Tanto él como yo la amamos demasiado. Es como una segunda oportunidad de hacer lo correcto.
Lestat de Lioncourt
En otros tiempos creí que ser débil
era un privilegio. Pensaba que era, sin lugar a dudas, un pequeño
beneficio. Si quería acabar con mi vida sólo tendría que exponerme
al sol y dejar de sufrir. En mi pecho siempre había un pequeño
dolor, un dolor que se extendía por mi alma y me torturaba. Mis ojos
de esmeraldas, que para mucho es símbolo de esperanza y para mis
víctimas de muerte, brillaban en la oscuridad, igual que los ojos de
un gato pardo, esperando que ella apareciese frente a mí, hiciese un
leve ademán y me pidiese bailar con ella.
Deseaba bailar con la muerte vestida de
niña de seis años, con encantadores rizos, elegante vestido de
satén y encaje color pastel, mejillas sonrosadas y labios carnosos.
Jamás la amé como a una mujer, pero sí como a una hija y una dulce
compañía. Era el veneno más dulce que jamás he probado. Sorbo a
sorbo me dejé llevar y bendije sus mentiras.
Hoy pienso que fue un error. Cometí un
pecado atroz. Deseaba tener la esperanza, aunque mínima, que ella me
amaba. Sin embargo, aprecié en algunas ocasiones su desprecio,
burlas crueles, mentiras sutiles y el perfume de una mujer
embaucadora que me enloquecía. Ella se comportaba como una mujer,
pero yo no podía dejar de contemplarla aferrada a su muñeca,
pidiendo que cantara una nana y despejara su frente de pequeños, y
encantadores, rizos dorados.
En estos momentos puedo sentir el aire
agitando mi pelo. Mis brazos se extienden como las alas de un ave.

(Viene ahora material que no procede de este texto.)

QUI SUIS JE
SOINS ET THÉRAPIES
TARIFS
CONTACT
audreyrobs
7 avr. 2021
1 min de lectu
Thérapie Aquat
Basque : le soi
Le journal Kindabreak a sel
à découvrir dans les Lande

Puedo recorrer el mundo como si fuese Peter Pan buscando la estrella
que me lleve a mi refugio, mi País de Nunca Jamás, donde encerrarme
en mi cinismo y en mis libros a la luz de las velas. Sé que aún soy
el ser que siempre fui, un hombre retorcido con unos ojos llenos de
lágrimas que nunca derramé. Llevo en mi pecho su nombre, su
recuerdo, el sabor de sus últimos besos y la promesa que jamás debí
cumplir. Estuve a punto de morir.
Por eso, cuando supe de Rose, comprendí
porque Lestat la había salvado. Algo en él intentaba llenar el
hueco, esa parte paternal y bondadosa, que siempre niega tener. Rose
era una niña, como Claudia, pero no estaba enferma, ni moribunda,
sino desamparada. Él le dio sus brazos y la hizo una mujer. Y
cuando, ya era una mujer, yo la salvé de un calvario en el que se
vio envuelta por un estúpido tropiezo.
Moría en una cama, igual que mi
pequeña Claudia, con tan sólo dieciséis años y toda una vida por
delante. Febril buscaba a Lestat, aunque ella creía que únicamente
era su “tío Lestan”. La habían condenado a estar encerrada en
una institución, la juzgaban como si fuesen una fulana y una
drogadicta. Jamás probó las drogas, se mantuvo pura esperando al
príncipe azul que se pareciese a su tío, y era bondadosa. Sólo
robó un coche, el de sus “tías”, para dar una vuelta con sus
amigas. Ella pagó caro ser un tanto rebelde. Sus hermosos ojos
brillaban angustiados, pero la institución brilló en plena
oscuridad gracias a las sofocantes llamas que yo provoqué con mi
mente. Fuego. Un fuego que acariciaba los muros, salvaba a otras
muchachas y a ella misma. Allí las maltrataban, negaban alimentos y
medicinas, y ella, nuestra pobre rosa salvaje, se marchitaba.
Jamás amaré a alguien como a Claudia.
Mi hija siempre será Claudia. Sin embargo, admito que aquel febril
ángel me recordó a ella. Quizás ella expíe nuestras culpas al
haber sido malos padres, pues consentimos demasiado y estuvimos
sordos ante las verdaderas necesidades de nuestra pequeña.